▸ **Work required**
Using the entries below, show all lines with the string "pubblici".

━━━━━ Data extract ━━━━━

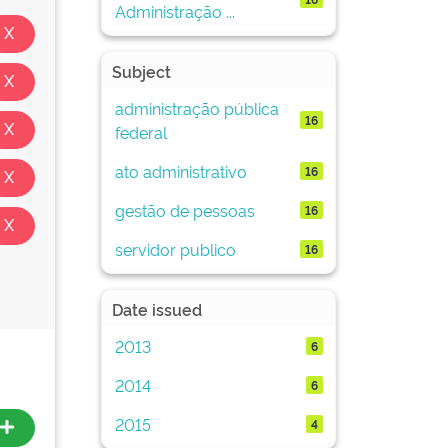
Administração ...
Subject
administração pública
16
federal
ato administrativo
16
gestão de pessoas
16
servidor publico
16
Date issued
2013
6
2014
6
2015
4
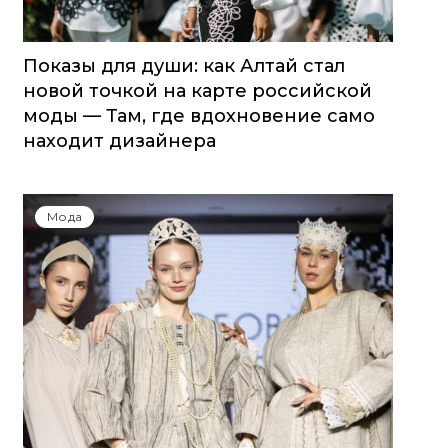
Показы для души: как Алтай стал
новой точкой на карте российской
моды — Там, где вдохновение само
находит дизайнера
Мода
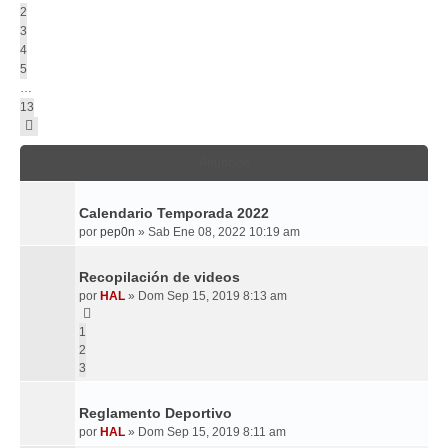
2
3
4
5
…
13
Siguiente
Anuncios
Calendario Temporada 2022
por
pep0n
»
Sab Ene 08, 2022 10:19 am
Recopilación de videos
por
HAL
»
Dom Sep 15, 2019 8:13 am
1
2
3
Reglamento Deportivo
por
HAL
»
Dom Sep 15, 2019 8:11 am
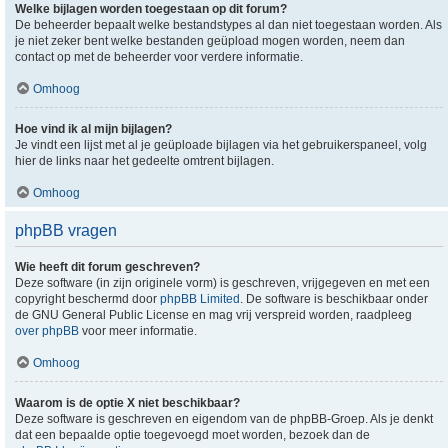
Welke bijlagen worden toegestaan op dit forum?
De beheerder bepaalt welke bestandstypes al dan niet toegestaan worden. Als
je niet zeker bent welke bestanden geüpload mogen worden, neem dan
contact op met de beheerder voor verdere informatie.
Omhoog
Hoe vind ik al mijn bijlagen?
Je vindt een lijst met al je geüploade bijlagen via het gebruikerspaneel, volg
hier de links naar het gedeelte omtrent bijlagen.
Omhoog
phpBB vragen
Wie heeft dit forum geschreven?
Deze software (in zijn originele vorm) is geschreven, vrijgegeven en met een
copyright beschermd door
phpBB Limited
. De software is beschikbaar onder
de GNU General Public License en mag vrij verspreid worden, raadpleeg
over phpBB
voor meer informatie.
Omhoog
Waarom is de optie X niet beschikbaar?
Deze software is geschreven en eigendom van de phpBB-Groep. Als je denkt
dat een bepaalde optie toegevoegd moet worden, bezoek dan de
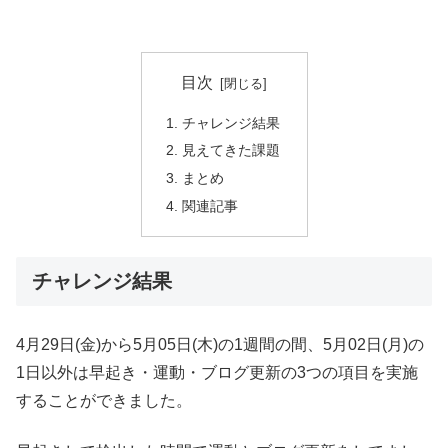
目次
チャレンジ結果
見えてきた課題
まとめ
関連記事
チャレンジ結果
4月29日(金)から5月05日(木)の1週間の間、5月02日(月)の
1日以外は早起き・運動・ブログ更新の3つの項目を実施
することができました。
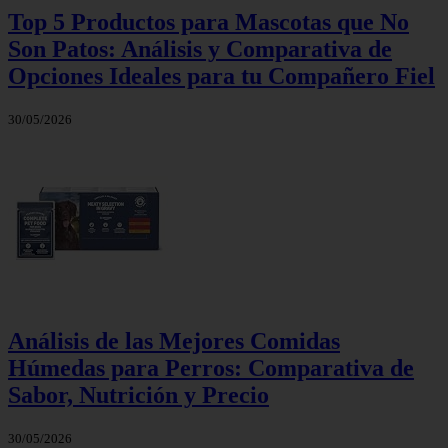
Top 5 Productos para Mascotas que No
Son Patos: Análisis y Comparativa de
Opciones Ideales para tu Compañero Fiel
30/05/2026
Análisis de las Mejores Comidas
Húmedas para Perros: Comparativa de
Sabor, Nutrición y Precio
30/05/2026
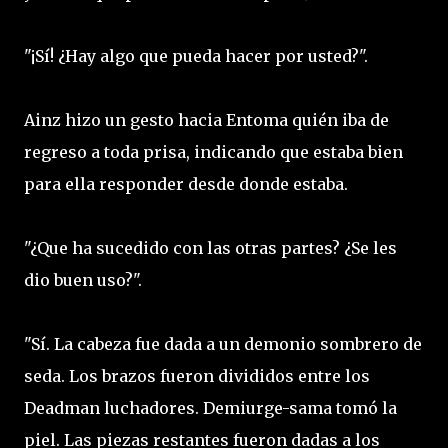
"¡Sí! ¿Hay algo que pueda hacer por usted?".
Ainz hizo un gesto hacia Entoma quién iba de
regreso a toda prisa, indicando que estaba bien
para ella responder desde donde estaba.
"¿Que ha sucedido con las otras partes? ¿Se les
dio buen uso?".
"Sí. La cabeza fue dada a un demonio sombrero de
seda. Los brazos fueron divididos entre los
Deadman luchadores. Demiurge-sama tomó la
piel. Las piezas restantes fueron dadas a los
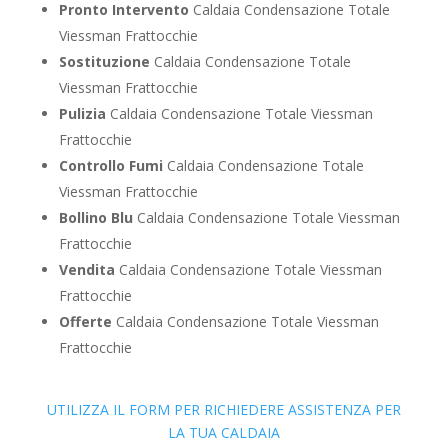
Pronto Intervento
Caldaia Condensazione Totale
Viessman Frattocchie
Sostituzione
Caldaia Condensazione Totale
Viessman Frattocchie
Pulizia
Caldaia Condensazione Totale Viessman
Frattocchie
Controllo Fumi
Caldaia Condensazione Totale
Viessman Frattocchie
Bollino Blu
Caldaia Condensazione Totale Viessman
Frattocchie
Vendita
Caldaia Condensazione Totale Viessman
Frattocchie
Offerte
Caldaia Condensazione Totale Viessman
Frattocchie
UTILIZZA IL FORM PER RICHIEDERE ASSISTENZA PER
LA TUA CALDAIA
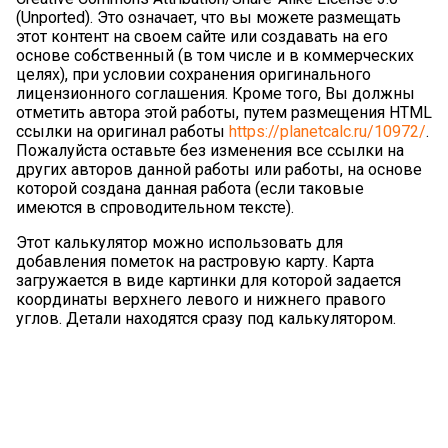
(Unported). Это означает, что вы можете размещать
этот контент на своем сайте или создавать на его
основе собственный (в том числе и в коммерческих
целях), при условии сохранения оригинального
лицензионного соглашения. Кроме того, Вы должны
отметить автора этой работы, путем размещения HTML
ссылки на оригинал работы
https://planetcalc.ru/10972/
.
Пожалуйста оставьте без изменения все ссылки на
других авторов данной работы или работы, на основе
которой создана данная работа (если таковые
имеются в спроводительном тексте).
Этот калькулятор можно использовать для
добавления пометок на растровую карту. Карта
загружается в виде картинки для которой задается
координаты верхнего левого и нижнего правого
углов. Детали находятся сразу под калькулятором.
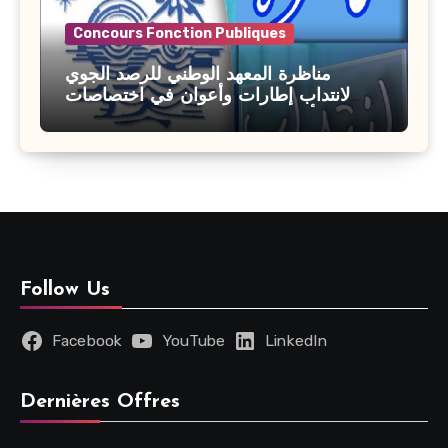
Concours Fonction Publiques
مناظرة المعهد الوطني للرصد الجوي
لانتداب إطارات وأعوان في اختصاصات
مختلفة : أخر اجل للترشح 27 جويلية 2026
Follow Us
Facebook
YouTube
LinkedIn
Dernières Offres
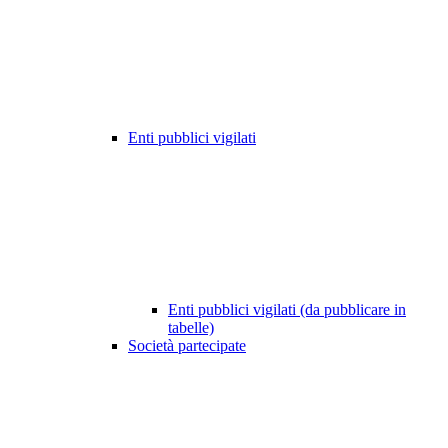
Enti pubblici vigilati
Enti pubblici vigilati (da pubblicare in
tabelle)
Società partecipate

━━━━━

▸ **Response**
Enti pubblici vigilati
Enti pubblici vigilati (da pubblicare in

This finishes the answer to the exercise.